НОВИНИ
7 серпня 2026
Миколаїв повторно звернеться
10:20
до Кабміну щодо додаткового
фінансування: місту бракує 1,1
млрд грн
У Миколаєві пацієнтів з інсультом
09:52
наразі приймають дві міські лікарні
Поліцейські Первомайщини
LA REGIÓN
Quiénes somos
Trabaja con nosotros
+ + + + +
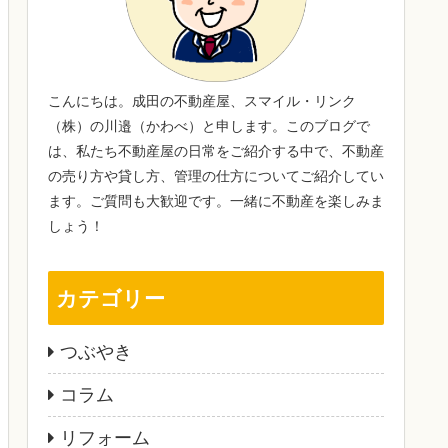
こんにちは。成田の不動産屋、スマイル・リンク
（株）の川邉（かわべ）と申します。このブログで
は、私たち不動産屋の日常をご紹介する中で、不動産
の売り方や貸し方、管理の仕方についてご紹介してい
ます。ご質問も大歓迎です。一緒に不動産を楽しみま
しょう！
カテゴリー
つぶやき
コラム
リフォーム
+ + + + +
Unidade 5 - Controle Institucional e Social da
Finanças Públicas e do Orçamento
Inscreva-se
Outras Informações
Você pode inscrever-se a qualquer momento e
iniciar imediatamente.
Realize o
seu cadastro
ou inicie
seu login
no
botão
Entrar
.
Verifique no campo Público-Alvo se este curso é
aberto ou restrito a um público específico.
+ + + + +
» WORK ITEM
Write down, word for word, the lines above from the one containing "Verifique no campo" through the one containing "aberto ou restrito a um público específico.", both ends included.

» ANSWER SPACE
Verifique no campo Público-Alvo se este curso é
aberto ou restrito a um público específico.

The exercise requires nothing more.